Она положила перед ним два ключа.
— Это что еще?
— Тот, что побольше, от комнаты, а маленький — наружный.
— Я плохой.
— Дурак! Ты здоровый, красивый мужчина. У тебя такие плечи. И ты еще покажешь себя. И работа у тебя неплохая.
— На самолетах летают другие. Ирженины всякие…
— Давно его не видно.
— Я его ненавижу. Я его пристрелю. Из винчестера. Возьму у Юры винчестер и пристрелю.
— А что Юра?
— Пока ничего хорошего.
— Неудобно говорить… Но он мне не нравился.
— А вот это мне совсем неинтересно, — перебил ее грубо Росанов.
— Чего только стоила его идея — «навести в авиации порядок»! Бред какой-то! Когда на земле наводили порядок, авиация была в воздухе.
— Это обывательская, давно устаревшая прибаутка, — сказал Росанов серьезно. — Сейчас в авиации порядка больше, чем в любой другой системе. И сейчас тот уровень техники, когда можно навести порядок. Можно и должно. Да что с тобой говорить! Ты только и знаешь: «Граждане пассажиры! Наш самолет выполняет…»
— Вот его за бредовые идеи и проучили.
— Еще одно слово — и я за себя не отвечаю. Юра глубоко порядочный человек… Да что ты понимаешь в людях!
— А вот Ирженин хороший.
— Возможно.
— Хороший!
«И чего это с ней говорить серьезно?» — подумал он и сказал:
— Он мой враг номер один.
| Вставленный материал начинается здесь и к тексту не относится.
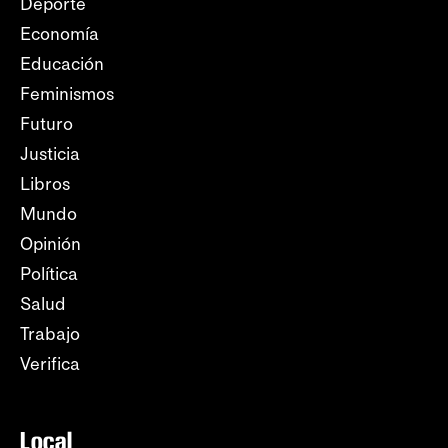
Deporte
Economía
Educación
Feminismos
Futuro
Justicia
Libros
Mundo
Opinión
Política
Salud
Trabajo
Verifica
Local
И я его пристрелю.
Он сделал вид, что прицеливается.
— Он настоящий, — сказала Нина.
— Да, есть в нем сердцевина. Вот я его и пристрелю за это.
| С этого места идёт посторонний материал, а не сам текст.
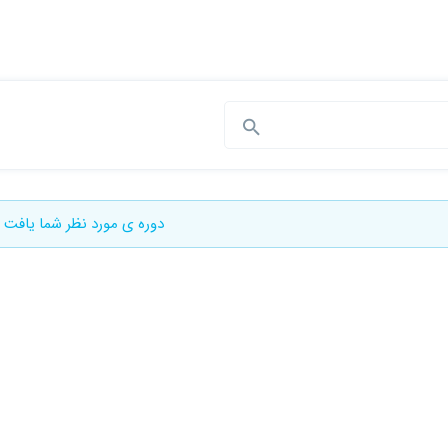
دوره ی مورد نظر شما یافت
— Давай уедем отсюда. Насовсем. В Магаданскую область, в Салехард, в страну Лимонию, в бухту Самоедскую. И будем приносить пользу.
— Там нет художников. Кому ты там будешь позировать? Разве что мне. Я такое изображу!
— Ты просто глуп, — обиделась Нина.
— Пойду. Боюсь, отец будет ругаться. Вообще он чуть что — бьет меня. Особенно по праздникам. Он всегда ходит с прутом. Не расстается с прутиком. Сегодня ведь суббота?
Нины хмыкнула и положила ему в карман ключи.
В ее лице было что-то жалкое, собачье.
«Гад ты, Росанов, — сказал он себе, — гад ползучий».
Глава 3
За день до того как сожгли «три шестерки», Росанов прочитал в своем дневнике одну из прошлогодних записей о Люции Львовне: «Был у Л.Л. Выпили зачем-то слабого вина (одну бут.), сидели на медвежьей шкуре (бедный медведь! За что его? За что?), поболтали. Она сказала, что я был в литературной студии самым способным, способнее Рыб. Поговорили о герое Ирж. Л.Л. умная и образованная женщина. Читала потом Верлена по-франц. Вот только не знаю, понимала ли».
Ему сделалось не по себе, он даже вошел в состояние, близкое к восторгу, как перед чем-то чрезмерным.
— Какая ложь! — выговорил он. — А как сдержанно, ну прямо как у американского писателя. Да нет же! Все так оно и было. Все правда!
Он стал думать о том, что дневник приучает лгать: выгораживаешь себя перед каким-то гипотетическим читателем, без которого «писателю» невозможно, а то уносит тебя в неопределенное будущее, в железобетонный рай, где твой правнук, разбирая записи пращура, поражается его сдержанности, трезвости (подумаешь, одна бутылка!) и Интересу к французской поэзии.
«Ложь, составленная из правдивых фактов и умолчаний, самая подлая, — подумал он, — а я напишу все как есть, без пропусков, без монтажа. Напишу, чтоб отвертеться. Вот Иоганн фон Гёте написал о своей любви, прихлопнул юного Вертера и успокоился».